Local Militia (England) Act 1812
- Parliament of the United Kingdom
- Long title: An Act for amending the Laws relating to the Local Militia in England.
- Citation: 52 Geo. 3. c. 38
- Territorial extent: United Kingdom

Dates
- Royal assent: 20 April 1812
- Commencement: 20 April 1812
- Repealed: 1 October 1921
- Amends: See § Repealed enactments
- Repeals/revokes: See § Repealed enactments
- Amended by: Local Militia (Scotland) Act 1812;
- Repealed by: Territorial Army and Militia Act 1921

Status: Repealed

Text of statute as originally enacted

= Local Militia (England) Act 1812 =

Act of the Parliament of the United Kingdom

The Local Militia (England) Act 1812 (52 Geo. 3. c. 38) was an act of the Parliament of the United Kingdom that consolidated enactments related to the local militia in England.

== Provisions ==
=== Repealed enactments ===
Section 1 of the act repealed 5 enactments, listed in that section. The repeal did not affect any commission already granted under the repealed acts, and persons to whom such commissions had been granted could act under this act as they might have acted under the former acts. The Local Militia already raised under the act of the forty-eighth year of the King's reign remained subject to the provisions of this act, and serjeants, corporals, drummers and private Local Militia men then serving were to continue to serve for the same length of time, and remain liable to the same penalties, as if this act had not been made.

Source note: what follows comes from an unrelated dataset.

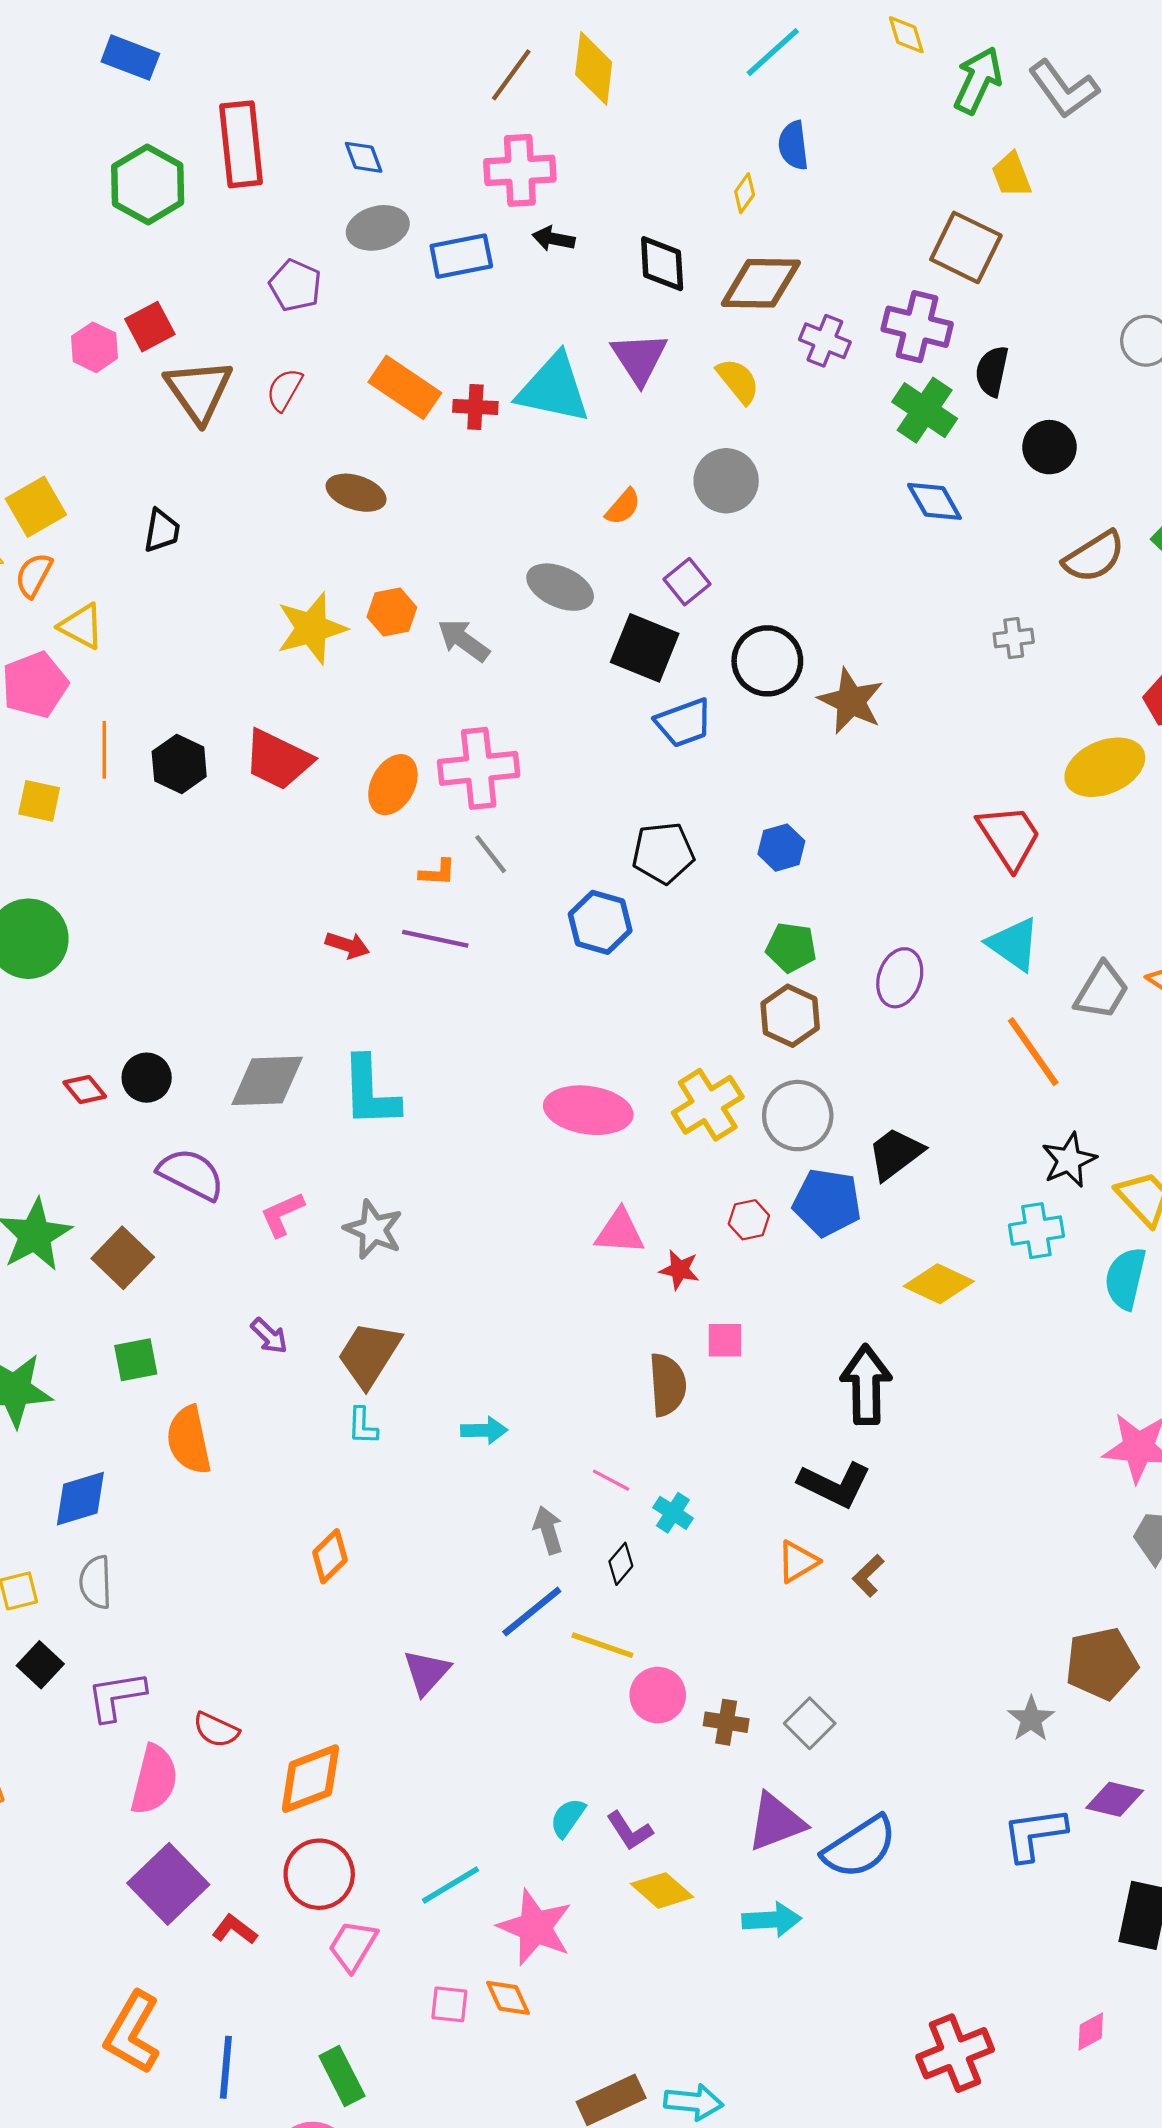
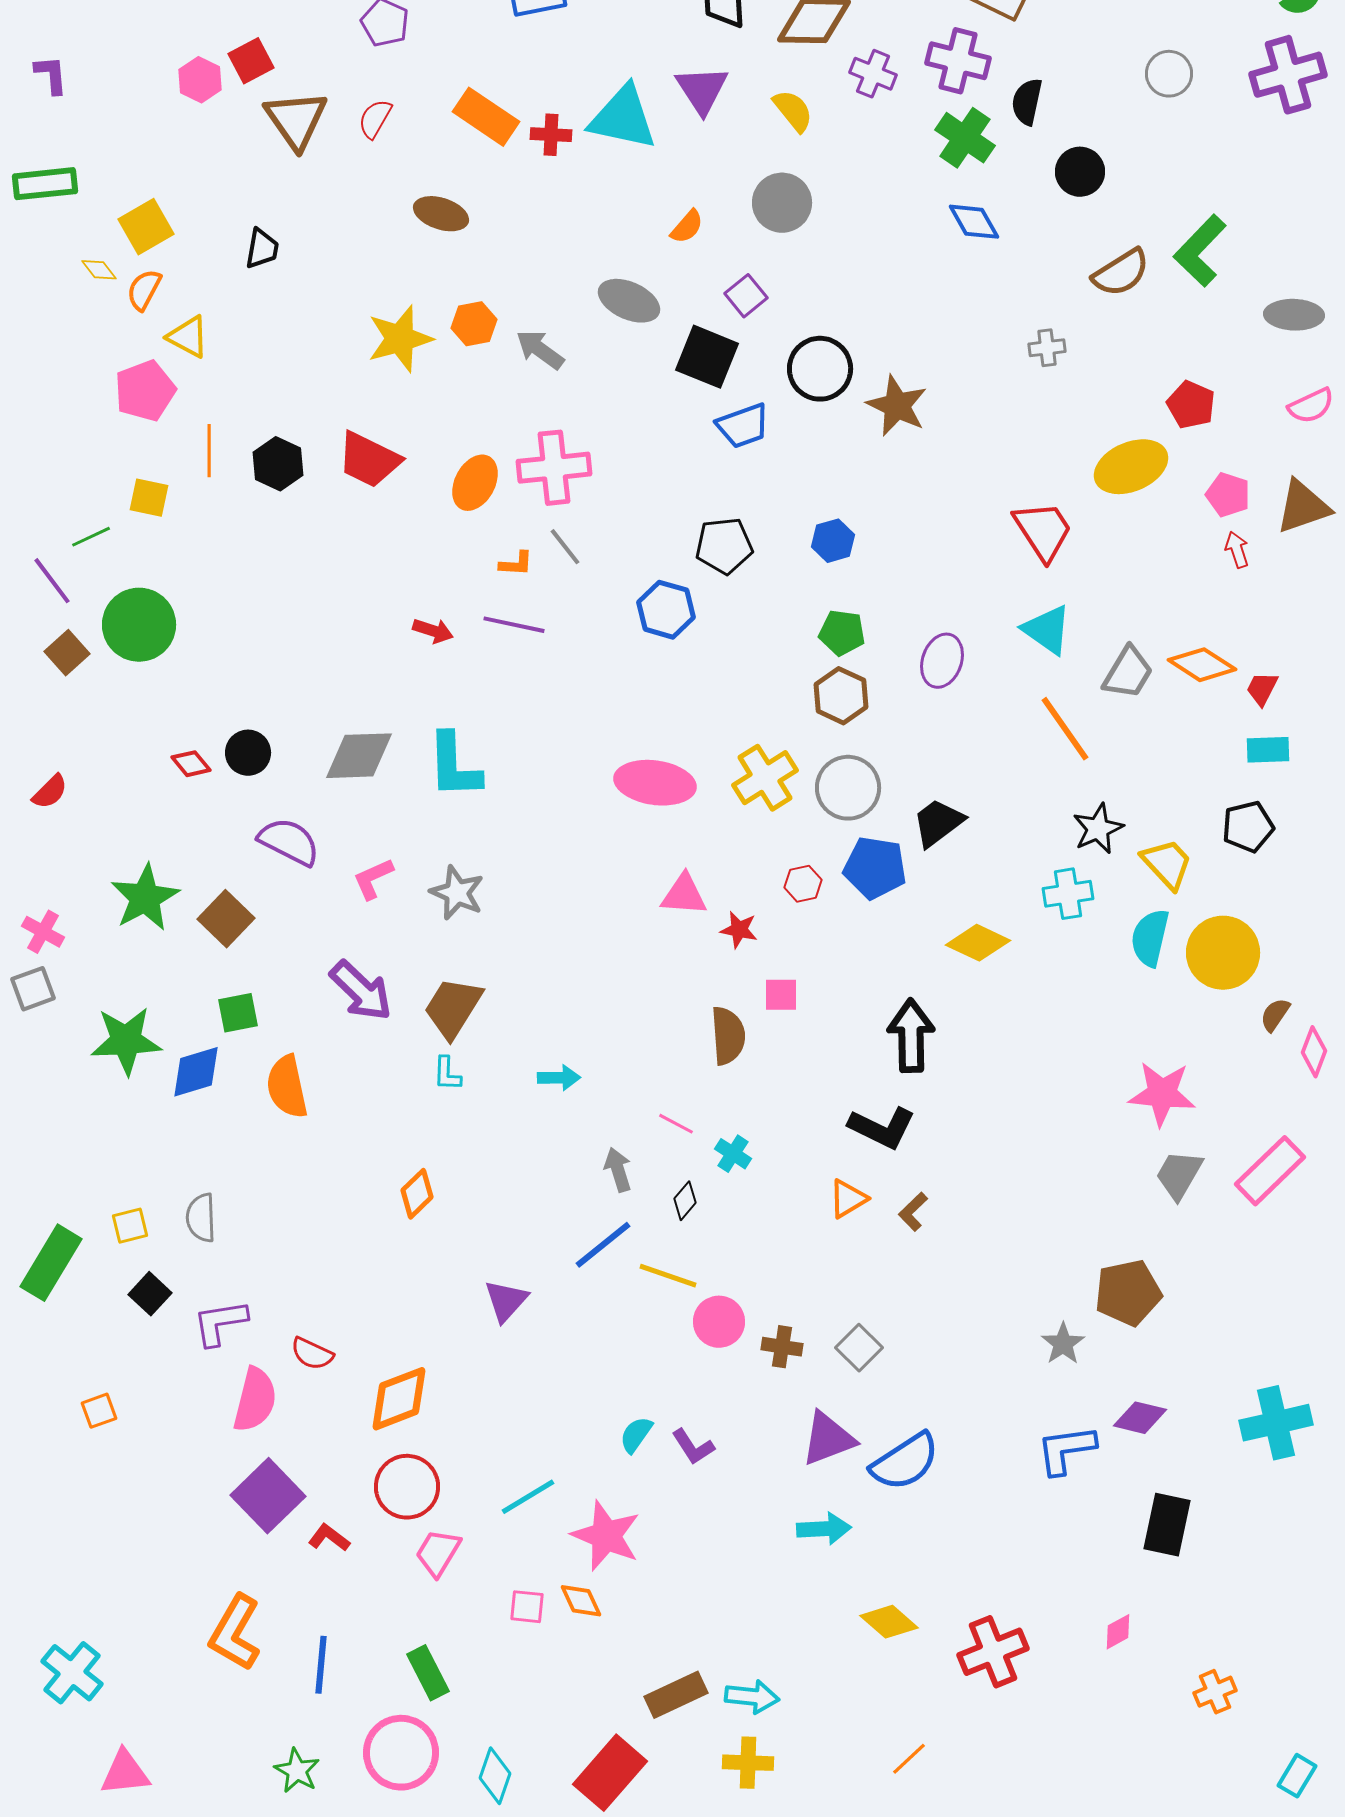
purple arrow: (269, 1336) -> (361, 991), size x1.8
blue diamond: (80, 1499) -> (196, 1072), moved
yellow diamond: (662, 1890) -> (889, 1622), moved

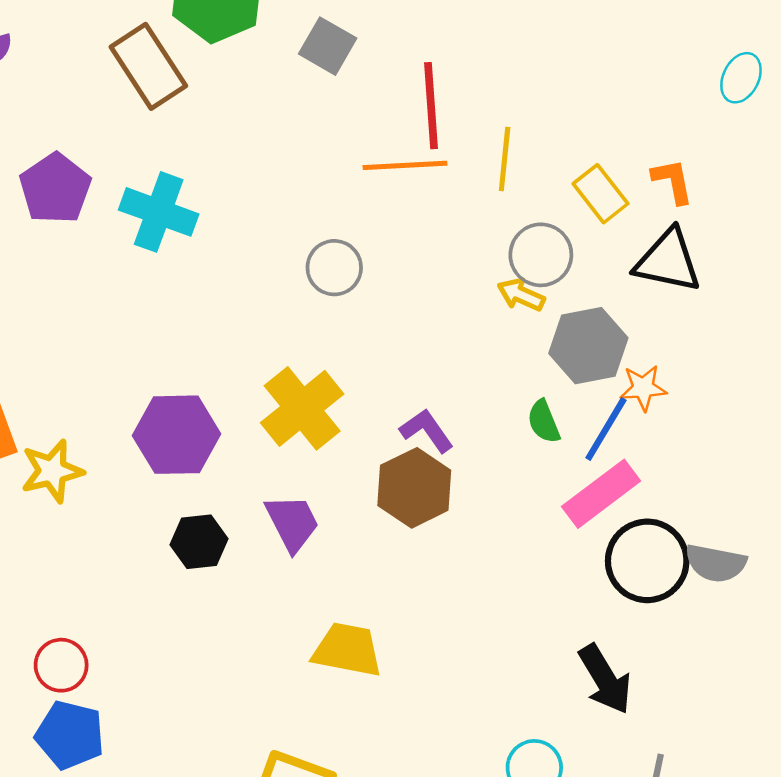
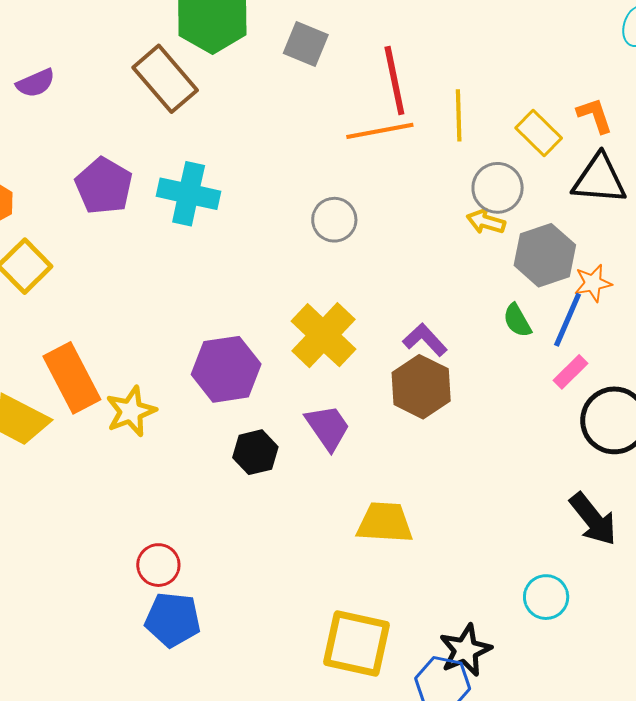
pink rectangle: (601, 494) -> (570, 372), size x0.6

| Citation | Short title | Description | Extent of repeal |
|---|---|---|---|
| 48 Geo. 3. c. 111 | Local Militia (England) Act 1808 | An Act for enabling His Majesty to establish a permanent Local Militia Force, under certain Restrictions, for the Defence of the Realm. | The whole act. |
| 49 Geo. 3. c. 40 | Local Militia (England) Act 1809 | An Act to amend and render more effectual an Act, passed in the last Session of Parliament, for enabling His Majesty to establish a permanent Local Militia Force, under certain Restrictions, for the Defence of the Realm. | The whole act. |
| 49 Geo. 3. c. 82 | Local Militia (Great Britain) Act 1809 | An Act to amend several Acts passed in the last and present Sessions of Parliament, relating to the Local Militia. | The whole act. |
| 49 Geo. 3. c. 129 | Militia (Great Britain) (No. 3) Act 1809 | An Act to prevent the enlisting of Local Militia Men into the Regular Militia of any other County or Stewartry than the county or Stewartry to which they belong. | The whole act. |
| 50 Geo. 3. c. 25 | Militia (Great Britain) (No. 2) Act 1810 | An Act to amend several Acts relating to the Local Militia of Great Britain. | So much as relates to the Local Militia. |

== Subsequent developments ==
The whole act was repealed by section 4 of, and the second schedule to, the Territorial Army and Militia Act 1921 (11 & 12 Geo. 5. c. 37), which came into force on 1 October 1921.